I agree. The unknown world or the environment E would certainly contain things
which are worth being attempted to know. The things to which we address the word
"mystic" would be just the things belonging to the unkown environment E because
the universe includes the whole and therefore must include the mystic things
also. Newton's investigation into mystic things might not mean his hobbies in
his later years.

>
> Hitoshi Kitada wrote:
> >
> > Dear Robert, Stephen, et al.,
> >
> > I was informed from a person in Israel (see attachment) that an idea similar
to
> > mine is in
> >
> > http://xxx.lanl.gov/abs/quant-ph/9902035
> >
> > The abstract is:
> >
> > > Quantum Physics, abstract
> > > quant-ph/9902035
> > > From: Jan M Rost <rost@tqd1.physik.uni-freiburg.de>
> > > Date: Tue, 9 Feb 1999 17:43:43 GMT (12kb)
> > >
> > > Time Dependence in Quantum Mechanics
> > > Authors: John S Briggs, Jan M Rost
> > > Comments: 7 pages, no figures
> > >
> > >
> > > It is shown that the time-dependent equations (Schr\"odinger and Dirac)
> > > for a quantum system can be always derived from the time-independent
> > > equation for the larger object of the system interacting with its
> > > environment, in the limit that the dynamical variables of the
> > > environment can be treated semiclassically. The time which describes
> > > the quantum evolution is then provided parametrically by the
> > > classical evolution of the environment variables. The method used
> > > is a generalization of that known for a long time in the field of
> > > ion-atom collisions, where it appears as a transition from the full
> > > quantum mechanical {\it perturbed stationary states} to the
> > > {impact parameter} method in which the projectile ion beam is
> > > treated classically.
> >
> > In the paper Briggs and Rost introduce a decomposition of the total
Hamiltonian
> > H similar to that of http://kims.ms.u-tokyo.ac.jp/time_VI.tex ; a
decomposition
> > of H into a sum of H_S of the system S under discussion and H_E of the
> > environment E with a non-zero interaction term H_{ES} between them.
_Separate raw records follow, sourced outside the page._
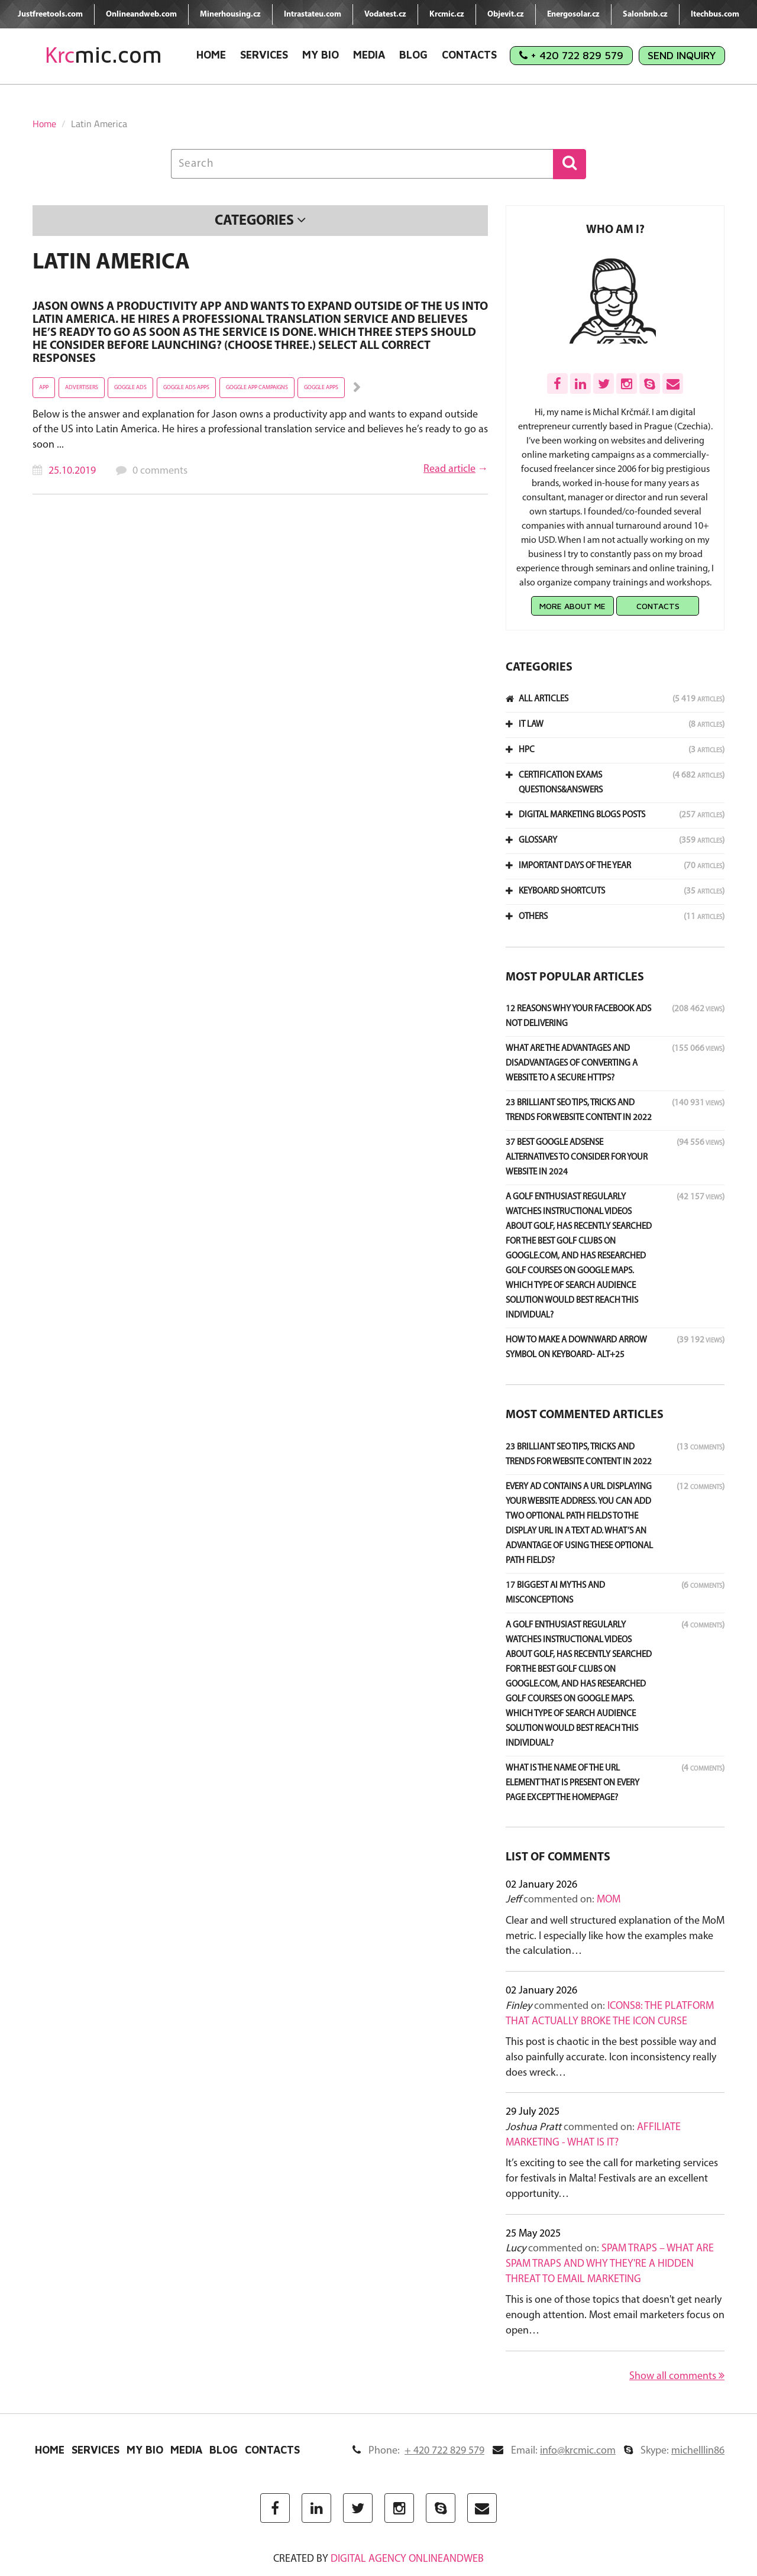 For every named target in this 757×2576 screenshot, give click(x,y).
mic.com (103, 55)
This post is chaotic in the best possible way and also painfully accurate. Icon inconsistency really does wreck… (611, 2057)
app (43, 387)
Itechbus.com (715, 14)
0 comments (159, 471)
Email (554, 2451)
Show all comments (676, 2376)
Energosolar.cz (573, 14)
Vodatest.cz (385, 14)
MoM (608, 1899)
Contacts (469, 54)
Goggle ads (130, 387)
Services (264, 54)
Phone (418, 2451)
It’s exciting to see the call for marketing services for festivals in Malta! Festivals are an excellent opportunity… (612, 2178)
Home (211, 54)
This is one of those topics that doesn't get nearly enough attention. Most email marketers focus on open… (615, 2315)
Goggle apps (321, 387)
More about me (572, 606)
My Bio (320, 54)
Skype (674, 2451)
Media (369, 54)
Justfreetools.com (50, 14)
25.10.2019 (72, 471)
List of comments (558, 1857)
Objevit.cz (505, 14)
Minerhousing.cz (230, 14)
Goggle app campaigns (257, 387)
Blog (413, 54)
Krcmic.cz (446, 14)
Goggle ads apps (186, 387)
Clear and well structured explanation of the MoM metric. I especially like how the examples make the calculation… (615, 1936)
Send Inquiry (682, 55)
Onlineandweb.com (141, 14)
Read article (449, 469)
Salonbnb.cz (645, 14)
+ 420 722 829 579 (571, 55)
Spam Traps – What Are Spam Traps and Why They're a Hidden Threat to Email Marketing (610, 2263)
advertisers (81, 387)
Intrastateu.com (312, 14)
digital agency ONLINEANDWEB (407, 2559)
They
derive
> > the existence of time for the system S from the *time-independent*
Schroedinger
> > equation (E-H) Psi = 0 for the total system. The argument is different from
mine
> > in the point that my argument that derives the nonzero interaction is a
top-down
> > argument from Goedel's incompleteness theorem, while they seem to derive it
from
> > the apparent existence of time for the system S (see section IV). In this
point
> > their argument seems circular, but the main point of their arguments is in
> > showing that time is a (semi-)classical notion that arises from the
interaction
> > of the system S with the *classical* environment E, which is very similar to
> > mine.
>
> Circularity, per say, is not a problem if we are working within
> Non-well founded set theory (ZFA)... The main problem that I have run
> into is that thinking about time (viz. Van Benthem, et al) is confined
> to the ordinary ZFC system and thus we will need to think about this. I
> will be looking for persons interested in this area of research...
>
> > In showing this, they use an " 'entangled' wave function for the complete
object
> > composed of system and environment."
> >
> > I am not sure if their usage of the word "entangled" is the same as
Robert's.
> > But seeing their definition, the entangled state seems to be a (infinite and
> > convergent) sum of tensor products of vectors (wavefunctions) belonging to
> > Hilbert spaces HH_S and HH_E describing the interior and exterior systems S
and
> > E. If this is the case with Robert's thought I can understand what Robert
wrote
> > before.
>
> Could Bill's infinite products be the classical (external) reflection
> of this sum of wavefunctions? My idea, metaphorically rendered, is that
> for every wave function there exists a space-time Minkowskian manifold
> that has embedded within itself the trajectories of classical particles
> that the wave function describes. Does this make any sense? :-)

I assume you discuss a wave function of a local system. Then it is known that
there corresponds a classical trajectory that describes the orbit where the QM
particle condenses mostly. But in this case the space-time is Euclidean.
Mikowskian or Riemannian manifold would be a consequence of observation IMO. And
as understood as a observational manifold, I think your statement makes sense.